_Stored items:_
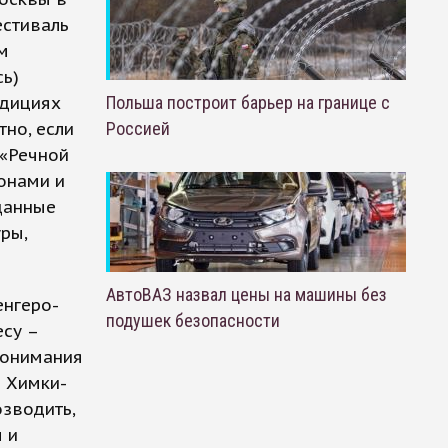
естиваль
м
сь)
адициях
Польша построит барьер на границе с
тно, если
Россией
 «Речной
зонами и
данные
уры,
АвтоВАЗ назвал цены на машины без
енгеро-
подушек безопасности
есу –
понимания
е Химки-
озводить,
 и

_BRIEF:_
Output the records above character for character, but leave each image out.

_ANSWER BOX:_
естиваль
м
сь)
адициях
Польша построит барьер на границе с
тно, если
Россией
 «Речной
зонами и
данные
уры,
АвтоВАЗ назвал цены на машины без
енгеро-
подушек безопасности
есу –
понимания
е Химки-
озводить,
 и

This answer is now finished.